Mumia Abu-Jamal * junge Welt Nr. 111 – 15./16. Mai 2010
Ein US-Bürger pakistanischer Herkunft stellt sein Auto auf dem New Yorker Times Square ab, setzt eine Zündvorrichtung in Gang und steigt aus. Der Wagen ist voll mit entzündlichem Material, das aber keine Feuersbrunst auslöst, sondern eine Explosion wilder Spekulationen in den Medien, hektische Betriebsamkeit bei den Sicherheitsbehörden und, was am wichtigsten ist: Angst. Die Explosion, die technisch scheiterte, scheiterte aber nicht in ihrer propagandistischen Wirkung; sie sorgte dafür, daß die Aufmerksamkeit wieder auf die Kriege der USA und die sich verschärfenden Konflikte und Widersprüche im Nahen und Mittleren Osten und in Asien gelenkt wurde. Und auf das Problem des damit eng im Zusammenhang stehenden Terrorismus.

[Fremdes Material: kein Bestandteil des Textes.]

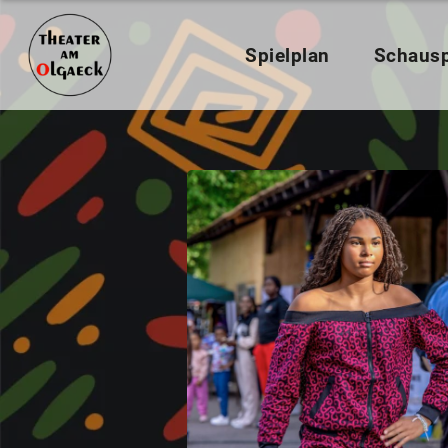
Spielplan
Schausp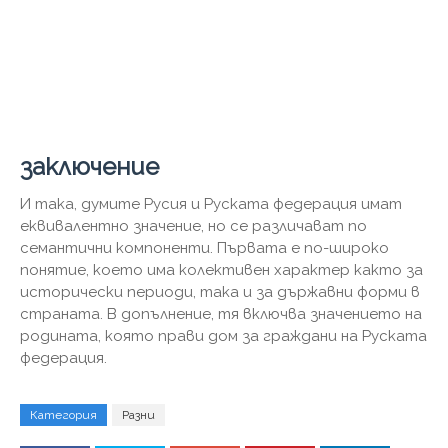
заключение
И така, думите Русия и Руската федерация имат
еквивалентно значение, но се различават по
семантични компоненти. Първата е по-широко
понятие, което има колективен характер както за
исторически периоди, така и за държавни форми в
страната. В допълнение, тя включва значението на
родината, която прави дом за граждани на Руската
федерация.
Категория
Разни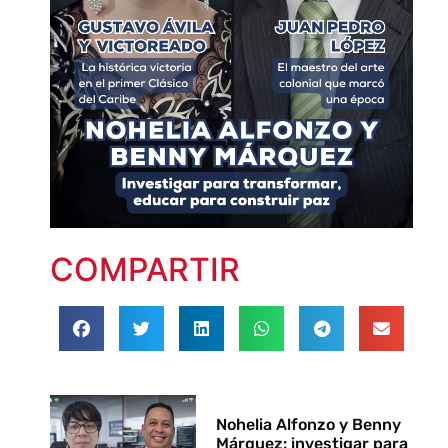
COMPARTIR
Nohelia Alfonzo y Benny
Márquez: investigar para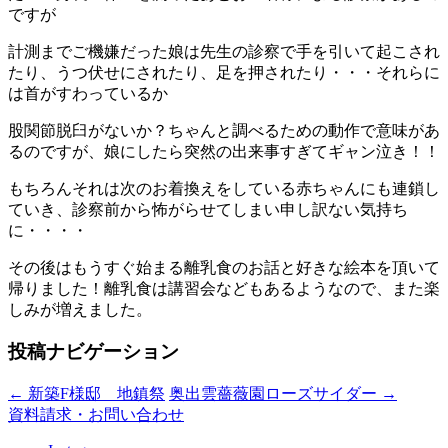
ですが
計測までご機嫌だった娘は先生の診察で手を引いて起こされ
たり、うつ伏せにされたり、足を押されたり・・・それらに
は首がすわっているか
股関節脱臼がないか？ちゃんと調べるための動作で意味があ
るのですが、娘にしたら突然の出来事すぎてギャン泣き！！
もちろんそれは次のお着換えをしている赤ちゃんにも連鎖し
ていき、診察前から怖がらせてしまい申し訳ない気持ち
に・・・・
その後はもうすぐ始まる離乳食のお話と好きな絵本を頂いて
帰りました！離乳食は講習会などもあるようなので、また楽
しみが増えました。
投稿ナビゲーション
←
新築F様邸 地鎮祭
奥出雲薔薇園ローズサイダー
→
資料請求・お問い合わせ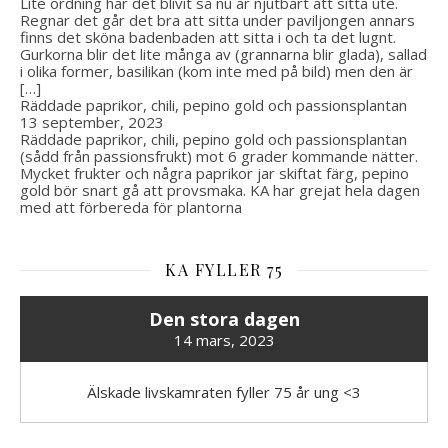
Lite ordning har det blivit så nu är njutbart att sitta ute.
Regnar det går det bra att sitta under paviljongen annars
finns det sköna badenbaden att sitta i och ta det lugnt.
Gurkorna blir det lite många av (grannarna blir glada), sallad
i olika former, basilikan (kom inte med på bild) men den är
[…]
Räddade paprikor, chili, pepino gold och passionsplantan
13 september, 2023
Räddade paprikor, chili, pepino gold och passionsplantan
(sådd från passionsfrukt) mot 6 grader kommande nätter.
Mycket frukter och några paprikor jar skiftat färg, pepino
gold bör snart gå att provsmaka. KA har grejat hela dagen
med att förbereda för plantorna
KA FYLLER 75
Den stora dagen
14 mars, 2023
Älskade livskamraten fyller 75 år ung <3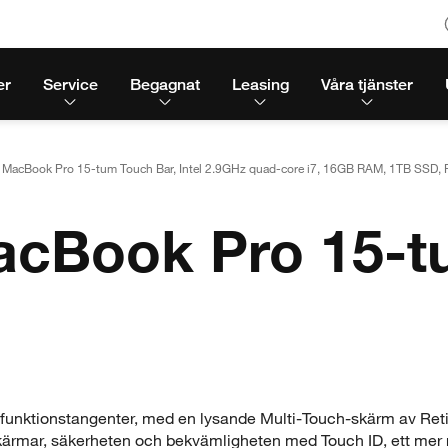
er
Service
Begagnat
Leasing
Våra tjänster
MacBook Pro 15-tum Touch Bar, Intel 2.9GHz quad-core i7, 16GB RAM, 1TB SSD,
cBook Pro 15-tu
 funktionstangenter, med en lysande Multi-Touch-skärm av Ret
kärmar, säkerheten och bekvämligheten med Touch ID, ett mer 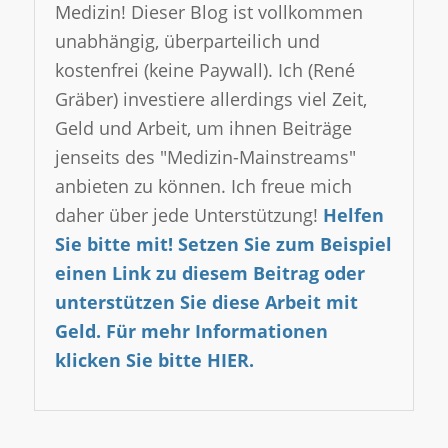
Medizin! Dieser Blog ist vollkommen
unabhängig, überparteilich und
kostenfrei (keine Paywall). Ich (René
Gräber) investiere allerdings viel Zeit,
Geld und Arbeit, um ihnen Beiträge
jenseits des "Medizin-Mainstreams"
anbieten zu können. Ich freue mich
daher über jede Unterstützung!
Helfen
Sie bitte mit! Setzen Sie zum Beispiel
einen Link zu diesem Beitrag oder
unterstützen Sie diese Arbeit mit
Geld.
Für mehr Informationen
klicken Sie bitte HIER.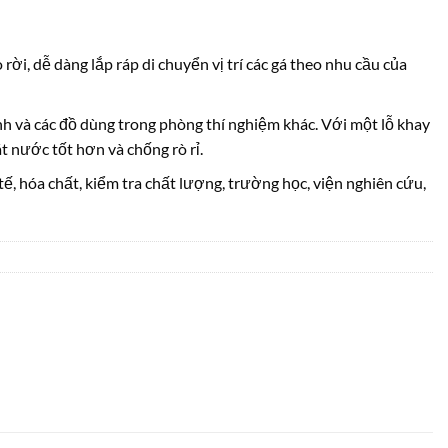
 rời, dễ dàng
lắp ráp
di chuyển vị trí các gá
theo nhu cầu của
inh và các đồ dùng trong phòng thí nghiệm khác. Với một lỗ khay
 nước tốt hơn và chống rò rỉ.
tế, hóa chất, kiểm tra chất lượng, trường học, viện nghiên cứu,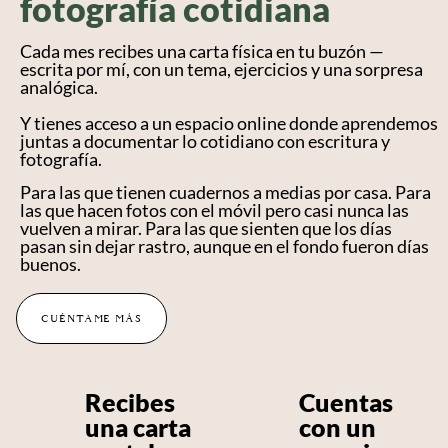
fotografía cotidiana
Cada mes recibes una carta física en tu buzón —
escrita por mí, con un tema, ejercicios y una sorpresa
analógica.
Y tienes acceso a un espacio online donde aprendemos
juntas a documentar lo cotidiano con escritura y
fotografía.
Para las que tienen cuadernos a medias por casa. Para
las que hacen fotos con el móvil pero casi nunca las
vuelven a mirar. Para las que sienten que los días
pasan sin dejar rastro, aunque en el fondo fueron días
buenos.
CUÉNTAME MÁS
Recibes
Cuentas
una carta
con un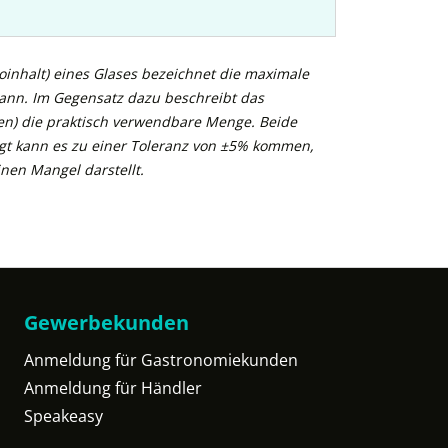
inhalt) eines Glases bezeichnet die maximale
kann. Im Gegensatz dazu beschreibt das
n) die praktisch verwendbare Menge. Beide
gt kann es zu einer Toleranz von ±5% kommen,
nen Mangel darstellt.
Gewerbekunden
Anmeldung für Gastronomiekunden
Anmeldung für Händler
Speakeasy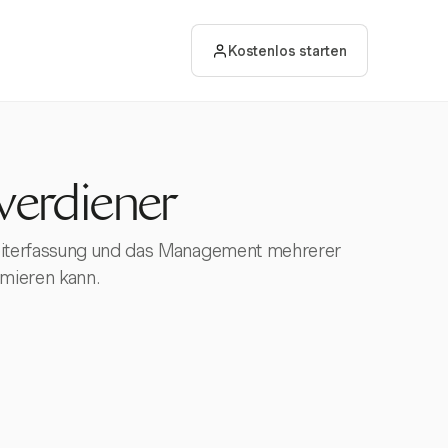
Kostenlos starten
verdiener
eiterfassung und das Management mehrerer
mieren kann.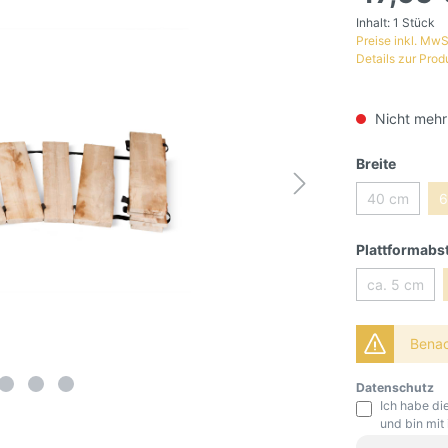
Inhalt:
1 Stück
Preise inkl. MwS
Details zur Prod
Nicht mehr
Breite
40 cm
6
Plattformabs
ca. 5 cm
Benach
Datenschutz
Ich habe di
und bin mit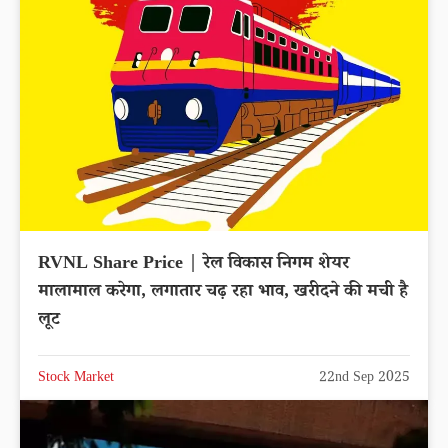
RVNL Share Price | रेल विकास निगम शेयर
मालामाल करेगा, लगातार चढ़ रहा भाव, खरीदने की मची है
लूट
Stock Market
22nd Sep 2025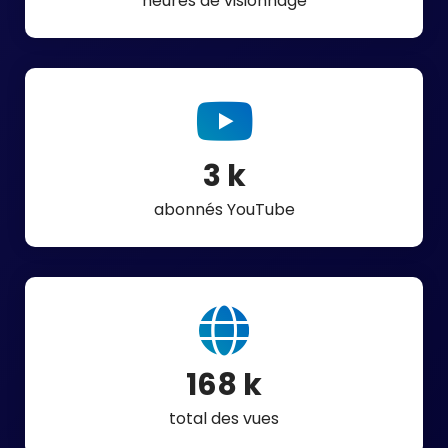
heures de visionnage
4
k
abonnés YouTube
210
k
total des vues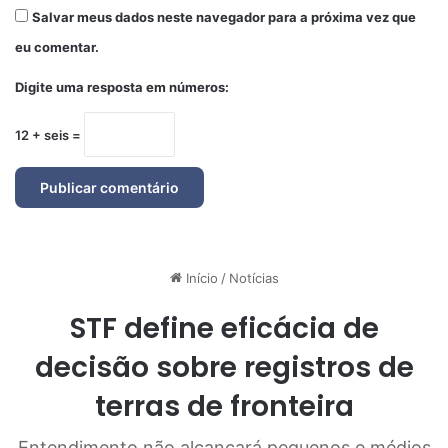
Salvar meus dados neste navegador para a próxima vez que
eu comentar.
Digite uma resposta em números:
12 + seis =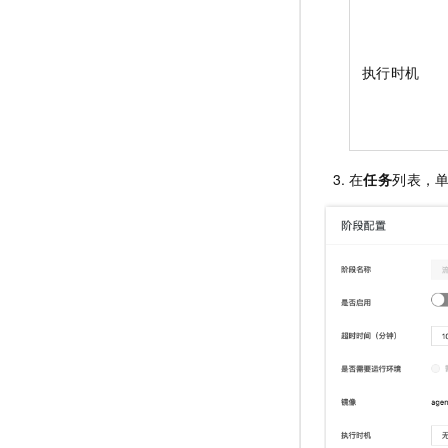
执行时机
在
任务
列表，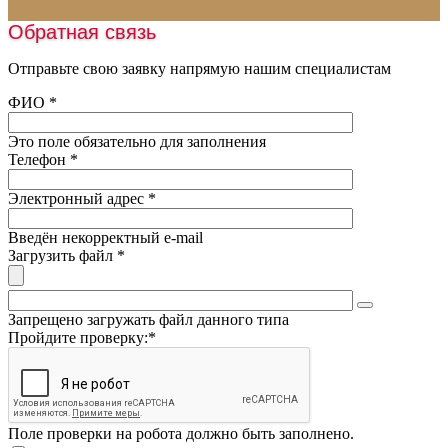
Искусственная трава
Монтаж освещения
Обратная связь
Шовная лента
Нанесение разметки
Наливные полы
Отправьте свою заявку напрямую нашим специалистам
Заливка катков
Оборудование
ФИО
*
Обслуживание катков
Пробковая крошка
Это поле обязательно для заполнения
Песок
Телефон
*
Подогрев футбольного поля
Электронный адрес
*
Введён некорректный e-mail
Загрузить файл
*
Запрещено загружать файл данного типа
Пройдите проверку:
*
Поле проверки на робота должно быть заполнено.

Die US-Bürger waren in der letzten Zeit derart mit ihren eigenen wirtschaftlichen Problemen beschäftigt, daß die Kriege, die die US-Armee in anderen Ländern führt, völlig aus den Schlagzeilen verschwunden waren. Für die Mehrheit in Vergessenheit geraten, waren die Schrecken des Krieges allerdings für die Soldaten und ihre Familien immer äußerst präsent.
US-Denkfabriken, Wissenschaftler und Diplomaten müssen sich in Scharen den dramatischen Folgen einer fehlgeleiteten und kurzsichtigen Außenpolitik des US-Imperiums widmen, die in den betroffenen Ländern die Herzen von Millionen Menschen in Brand gesetzt hat. Wenn ein 30jähriger, zweisprachig erzogener US-Amerikaner wie Faisal Shahzad, der einer wohlhabenden Familie entstammt und eine gute Ausbildung genossen hat, sich einen solchen Anschlag ausdenkt und zu realisieren versucht, vermutlich als unmittelbare Reaktion auf den Beschuß seines Heimatlandes Pakistan durch US-Drohnen, wobei einer seiner Freunde zu Tode kam, dann muß man sich doch fragen, wer wohl der nächste ist, der auf diese Weise zurückschlägt. Auf die Antwort werden wir sicher nicht lange warten müssen.
Während darüber spekuliert wird, was passiert wäre, wenn der Anschlag auf dem Times Square erfolgreich gewesen wäre, sei an dieser Stelle die Vermutung gestattet, daß die Zündung der Autobombe nicht an der dilettantischen Ausführung durch Faisal Shahzad scheiterte, sondern weil es entweder in seiner oder vielleicht sogar in der Absicht jener lag, die ihn instruiert haben, daß es nicht zur Explosion kommt. Vielleicht wollten sie ja nur zeigen, daß es hätte passieren können in »Neon City«, dem Theaterviertel rund um Manhattans Broadway. Denn eins hat der Vorfall erreicht: die Fieberkurve der Angst ist im ganzen Land sofort auf ihren höchsten Punkt seit langem hochgeschnellt. In dieser Hinsicht ist der Anschlag also psychologisch im Sinne seiner Planer ein Erfolg gewesen.
Es ist noch keine sechs Monate her, daß ein anderer junger Mann, der einer wohlhabenden nigerianischen Familie entstammt, fast eine Katastrophe mit vielen Opfern ausgelöst hätte, wenn das Flugzeug, das er angeblich auf dem Flug von Amsterdam nach Detroit zur Explosion bringen wollte, auf bewohntes Gebiet gestürzt wäre. Kaum ist ein halbes Jahr vergangen, und der Name des 23jährigen Umar Farouk Abdulmutallab ist schon wieder vergessen. Was aber, wenn diese vermeintlich gescheiterten Anschläge nur Probeläufe waren, um zu beweisen, wie leicht solche Angriffe ausgeführt werden könnten? Die US-Außenpolitik, die Menschen anderer Länder leichtfertig zu Opfern ihrer militärischen Angriffe und Bombenabwürfe macht, kann Vergeltungsschläge provozieren, die auch unter der US-Bevölkerung viele Opfer fordern. Vielleicht haben wir jetzt nur die ersten schwachen Wellen einer Flut gesehen, die uns noch erwartet.